Last time i do this, all nodes reboot without reason.
So, how i can add a node to cluster without reboot all other nodes ?.
Some secure procedure to not reboot all servers.
Best regards.
 
I add now and again every node in cluster down....
That way, proxmox is unstable.
 
This is surely not a regular behaviour. I have also setup two PVE clusters and also added nodes later on, and none of the other nodes rebooted itself. If your other cluster nodes rebootet, then there should be logs, which explain, what happened and why.
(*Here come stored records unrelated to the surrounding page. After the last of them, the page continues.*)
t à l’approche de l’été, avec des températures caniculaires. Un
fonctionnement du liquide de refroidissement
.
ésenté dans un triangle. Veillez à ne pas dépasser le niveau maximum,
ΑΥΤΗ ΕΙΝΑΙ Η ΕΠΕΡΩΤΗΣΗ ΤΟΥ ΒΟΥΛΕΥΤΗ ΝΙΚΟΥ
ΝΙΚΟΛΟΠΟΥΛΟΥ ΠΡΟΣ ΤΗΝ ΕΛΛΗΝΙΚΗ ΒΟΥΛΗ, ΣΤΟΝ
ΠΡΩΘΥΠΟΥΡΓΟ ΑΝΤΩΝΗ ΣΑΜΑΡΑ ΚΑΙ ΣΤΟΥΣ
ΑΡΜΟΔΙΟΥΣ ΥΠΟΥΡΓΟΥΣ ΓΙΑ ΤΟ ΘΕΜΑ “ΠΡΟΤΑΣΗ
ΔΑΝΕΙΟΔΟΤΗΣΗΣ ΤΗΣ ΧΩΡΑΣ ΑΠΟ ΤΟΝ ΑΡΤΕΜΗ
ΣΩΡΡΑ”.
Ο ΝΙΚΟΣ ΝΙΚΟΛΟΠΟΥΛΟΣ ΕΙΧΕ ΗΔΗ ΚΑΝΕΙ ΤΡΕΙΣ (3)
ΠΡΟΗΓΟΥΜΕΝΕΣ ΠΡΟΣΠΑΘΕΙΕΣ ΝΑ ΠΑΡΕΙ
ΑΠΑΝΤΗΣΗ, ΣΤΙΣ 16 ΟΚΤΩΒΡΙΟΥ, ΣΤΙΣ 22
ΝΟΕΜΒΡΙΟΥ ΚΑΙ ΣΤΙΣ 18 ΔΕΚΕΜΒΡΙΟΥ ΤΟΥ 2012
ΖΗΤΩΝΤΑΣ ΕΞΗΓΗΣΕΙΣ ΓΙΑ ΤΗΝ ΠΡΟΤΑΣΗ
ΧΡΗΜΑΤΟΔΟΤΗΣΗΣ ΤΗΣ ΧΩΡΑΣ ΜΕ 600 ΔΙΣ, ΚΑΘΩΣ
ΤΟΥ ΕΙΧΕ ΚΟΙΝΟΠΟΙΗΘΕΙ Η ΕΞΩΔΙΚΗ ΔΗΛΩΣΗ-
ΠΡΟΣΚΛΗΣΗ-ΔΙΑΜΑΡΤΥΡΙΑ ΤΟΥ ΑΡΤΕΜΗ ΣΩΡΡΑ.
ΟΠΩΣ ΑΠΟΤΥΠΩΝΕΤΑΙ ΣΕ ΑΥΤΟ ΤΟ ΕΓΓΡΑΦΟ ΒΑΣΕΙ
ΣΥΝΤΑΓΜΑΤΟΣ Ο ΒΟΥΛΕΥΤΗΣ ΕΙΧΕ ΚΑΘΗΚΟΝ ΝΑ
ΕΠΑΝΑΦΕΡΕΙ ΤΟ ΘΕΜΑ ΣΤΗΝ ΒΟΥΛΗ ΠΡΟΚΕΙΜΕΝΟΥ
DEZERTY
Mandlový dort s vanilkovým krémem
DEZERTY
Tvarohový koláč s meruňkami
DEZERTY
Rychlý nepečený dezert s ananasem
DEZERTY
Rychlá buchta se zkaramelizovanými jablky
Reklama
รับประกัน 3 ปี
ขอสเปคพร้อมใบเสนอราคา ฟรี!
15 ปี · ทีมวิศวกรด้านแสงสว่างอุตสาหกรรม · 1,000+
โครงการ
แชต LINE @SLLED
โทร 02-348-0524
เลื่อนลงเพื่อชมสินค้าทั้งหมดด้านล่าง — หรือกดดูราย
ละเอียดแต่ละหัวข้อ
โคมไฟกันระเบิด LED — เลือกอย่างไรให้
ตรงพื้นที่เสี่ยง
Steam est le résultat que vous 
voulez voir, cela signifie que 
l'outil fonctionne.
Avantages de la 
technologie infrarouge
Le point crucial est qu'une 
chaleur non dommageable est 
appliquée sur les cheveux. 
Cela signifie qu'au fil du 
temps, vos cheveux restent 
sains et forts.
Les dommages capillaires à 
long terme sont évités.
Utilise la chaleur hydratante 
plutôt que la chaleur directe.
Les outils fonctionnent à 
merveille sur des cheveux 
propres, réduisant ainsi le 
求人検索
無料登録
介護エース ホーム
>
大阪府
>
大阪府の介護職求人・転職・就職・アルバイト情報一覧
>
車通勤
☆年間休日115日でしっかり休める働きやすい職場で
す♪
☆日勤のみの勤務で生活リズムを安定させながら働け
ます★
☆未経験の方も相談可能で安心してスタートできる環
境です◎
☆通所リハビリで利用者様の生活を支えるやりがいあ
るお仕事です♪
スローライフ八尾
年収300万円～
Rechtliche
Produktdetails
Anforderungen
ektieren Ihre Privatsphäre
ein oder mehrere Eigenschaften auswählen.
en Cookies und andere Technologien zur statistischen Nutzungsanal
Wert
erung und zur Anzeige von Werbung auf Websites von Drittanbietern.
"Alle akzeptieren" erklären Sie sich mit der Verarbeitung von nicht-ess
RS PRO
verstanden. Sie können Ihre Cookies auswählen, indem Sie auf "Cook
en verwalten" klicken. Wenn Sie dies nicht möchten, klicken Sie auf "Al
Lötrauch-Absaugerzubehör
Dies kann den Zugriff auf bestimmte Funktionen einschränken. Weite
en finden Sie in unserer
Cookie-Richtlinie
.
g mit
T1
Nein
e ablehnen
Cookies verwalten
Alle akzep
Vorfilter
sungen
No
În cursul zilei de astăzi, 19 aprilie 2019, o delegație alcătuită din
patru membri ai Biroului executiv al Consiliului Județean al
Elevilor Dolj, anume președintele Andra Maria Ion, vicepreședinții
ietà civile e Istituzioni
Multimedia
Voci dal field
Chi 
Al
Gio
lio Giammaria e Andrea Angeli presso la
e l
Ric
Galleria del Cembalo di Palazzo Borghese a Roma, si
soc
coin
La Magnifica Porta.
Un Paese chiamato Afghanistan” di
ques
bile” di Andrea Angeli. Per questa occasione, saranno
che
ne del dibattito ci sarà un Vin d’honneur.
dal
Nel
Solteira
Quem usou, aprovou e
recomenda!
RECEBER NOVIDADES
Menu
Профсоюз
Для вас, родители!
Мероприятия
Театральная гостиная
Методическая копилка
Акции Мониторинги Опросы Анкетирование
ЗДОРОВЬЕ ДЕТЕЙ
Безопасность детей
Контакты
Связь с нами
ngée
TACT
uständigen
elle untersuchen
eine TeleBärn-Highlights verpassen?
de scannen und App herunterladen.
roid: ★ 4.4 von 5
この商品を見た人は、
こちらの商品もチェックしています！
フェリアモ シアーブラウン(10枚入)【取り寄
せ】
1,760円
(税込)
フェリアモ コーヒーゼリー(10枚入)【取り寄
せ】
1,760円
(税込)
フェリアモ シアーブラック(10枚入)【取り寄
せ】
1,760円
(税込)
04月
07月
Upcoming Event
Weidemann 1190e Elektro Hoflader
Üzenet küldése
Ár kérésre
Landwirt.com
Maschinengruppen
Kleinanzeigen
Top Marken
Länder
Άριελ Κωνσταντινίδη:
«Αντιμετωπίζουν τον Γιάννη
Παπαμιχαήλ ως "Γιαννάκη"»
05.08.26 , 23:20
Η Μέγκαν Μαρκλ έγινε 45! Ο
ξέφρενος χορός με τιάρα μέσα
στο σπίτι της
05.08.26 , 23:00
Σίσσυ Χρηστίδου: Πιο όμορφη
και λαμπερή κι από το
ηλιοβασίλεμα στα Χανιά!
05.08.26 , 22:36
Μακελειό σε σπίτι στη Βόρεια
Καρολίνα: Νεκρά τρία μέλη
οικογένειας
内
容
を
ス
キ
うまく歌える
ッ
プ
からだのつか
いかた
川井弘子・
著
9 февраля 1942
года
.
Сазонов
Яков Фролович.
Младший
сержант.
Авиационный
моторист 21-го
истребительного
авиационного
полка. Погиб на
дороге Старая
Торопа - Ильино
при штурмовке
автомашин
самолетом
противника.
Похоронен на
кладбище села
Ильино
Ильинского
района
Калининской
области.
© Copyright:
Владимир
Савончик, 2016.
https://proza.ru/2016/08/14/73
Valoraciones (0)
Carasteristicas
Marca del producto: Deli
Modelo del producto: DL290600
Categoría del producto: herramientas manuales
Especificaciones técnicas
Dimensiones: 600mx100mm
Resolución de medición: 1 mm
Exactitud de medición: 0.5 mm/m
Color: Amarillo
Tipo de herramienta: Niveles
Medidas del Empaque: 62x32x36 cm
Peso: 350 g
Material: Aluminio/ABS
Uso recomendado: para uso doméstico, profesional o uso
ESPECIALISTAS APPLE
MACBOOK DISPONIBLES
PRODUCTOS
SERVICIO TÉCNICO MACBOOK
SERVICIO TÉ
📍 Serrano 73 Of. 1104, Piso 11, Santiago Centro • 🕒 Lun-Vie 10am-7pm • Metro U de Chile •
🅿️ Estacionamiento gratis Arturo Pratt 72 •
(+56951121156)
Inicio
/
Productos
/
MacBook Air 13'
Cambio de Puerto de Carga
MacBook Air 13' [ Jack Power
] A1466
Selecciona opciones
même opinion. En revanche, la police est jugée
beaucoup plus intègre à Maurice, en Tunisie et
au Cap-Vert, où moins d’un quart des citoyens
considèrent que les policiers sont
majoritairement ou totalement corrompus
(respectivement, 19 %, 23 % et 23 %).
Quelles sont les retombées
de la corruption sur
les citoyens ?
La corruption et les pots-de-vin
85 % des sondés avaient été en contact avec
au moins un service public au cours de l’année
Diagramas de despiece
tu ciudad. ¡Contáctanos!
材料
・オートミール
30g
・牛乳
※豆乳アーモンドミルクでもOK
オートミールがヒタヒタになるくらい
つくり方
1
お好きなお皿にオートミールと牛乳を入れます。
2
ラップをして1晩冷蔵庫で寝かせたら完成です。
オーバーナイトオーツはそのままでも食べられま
E.g., I'd check the corosync logs…
 
I'm cheking the logs. This is output:

ha-manager status --verbose
unable to read file '/etc/pve/nodes//lrm_status'
quorum OK
master PV-02-XXX (active, Sun May 24 13:01:57 2020)
lrm (unable to read lrm status)
lrm PV-01-XXX (active, Sun May 24 13:02:00 2020)
lrm PV-02-XXX (active, Sun May 24 13:01:57 2020)
lrm PV-03-XXX (active, Sun May 24 13:02:00 2020)
lrm PV-04-XXX (active, Sun May 24 13:02:02 2020)
lrm PV-05-XXX (active, Sun May 24 13:02:02 2020)

.....

full cluster state:
unable to read file '/etc/pve/nodes//lrm_status'
{
"lrm_status" : {
"" : {
"mode" : "unknown"
}

What is lrm ?.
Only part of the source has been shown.